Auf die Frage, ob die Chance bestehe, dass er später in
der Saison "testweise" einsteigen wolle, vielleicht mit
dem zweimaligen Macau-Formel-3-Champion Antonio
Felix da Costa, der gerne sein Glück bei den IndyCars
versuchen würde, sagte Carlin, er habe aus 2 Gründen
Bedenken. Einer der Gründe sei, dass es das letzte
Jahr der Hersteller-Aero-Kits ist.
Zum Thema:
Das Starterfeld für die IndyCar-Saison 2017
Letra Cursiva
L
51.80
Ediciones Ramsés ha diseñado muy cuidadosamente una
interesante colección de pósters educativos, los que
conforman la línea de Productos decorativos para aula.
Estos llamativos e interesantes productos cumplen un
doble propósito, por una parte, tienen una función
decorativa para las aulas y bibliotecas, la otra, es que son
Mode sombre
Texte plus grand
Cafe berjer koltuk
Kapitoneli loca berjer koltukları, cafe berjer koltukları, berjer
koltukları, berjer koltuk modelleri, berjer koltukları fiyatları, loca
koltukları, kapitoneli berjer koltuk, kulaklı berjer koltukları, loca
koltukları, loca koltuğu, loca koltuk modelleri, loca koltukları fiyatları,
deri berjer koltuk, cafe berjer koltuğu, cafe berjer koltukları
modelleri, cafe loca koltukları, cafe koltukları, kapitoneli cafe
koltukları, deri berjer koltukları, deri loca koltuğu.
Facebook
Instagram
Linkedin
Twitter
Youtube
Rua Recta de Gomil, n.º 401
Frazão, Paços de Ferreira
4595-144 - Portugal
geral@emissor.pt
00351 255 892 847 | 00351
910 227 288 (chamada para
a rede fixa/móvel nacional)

::::

- **ACTIVITY**
Would you please copy every line of the data exactly?

- **SOLUTION TO THIS PROBLEM**
Auf die Frage, ob die Chance bestehe, dass er später in
der Saison "testweise" einsteigen wolle, vielleicht mit
dem zweimaligen Macau-Formel-3-Champion Antonio
Felix da Costa, der gerne sein Glück bei den IndyCars
versuchen würde, sagte Carlin, er habe aus 2 Gründen
Bedenken. Einer der Gründe sei, dass es das letzte
Jahr der Hersteller-Aero-Kits ist.
Zum Thema:
Das Starterfeld für die IndyCar-Saison 2017
Letra Cursiva
L
51.80
Ediciones Ramsés ha diseñado muy cuidadosamente una
interesante colección de pósters educativos, los que
conforman la línea de Productos decorativos para aula.
Estos llamativos e interesantes productos cumplen un
doble propósito, por una parte, tienen una función
decorativa para las aulas y bibliotecas, la otra, es que son
Mode sombre
Texte plus grand
Cafe berjer koltuk
Kapitoneli loca berjer koltukları, cafe berjer koltukları, berjer
koltukları, berjer koltuk modelleri, berjer koltukları fiyatları, loca
koltukları, kapitoneli berjer koltuk, kulaklı berjer koltukları, loca
koltukları, loca koltuğu, loca koltuk modelleri, loca koltukları fiyatları,
deri berjer koltuk, cafe berjer koltuğu, cafe berjer koltukları
modelleri, cafe loca koltukları, cafe koltukları, kapitoneli cafe
koltukları, deri berjer koltukları, deri loca koltuğu.
Facebook
Instagram
Linkedin
Twitter
Youtube
Rua Recta de Gomil, n.º 401
Frazão, Paços de Ferreira
4595-144 - Portugal
geral@emissor.pt
00351 255 892 847 | 00351
910 227 288 (chamada para
a rede fixa/móvel nacional)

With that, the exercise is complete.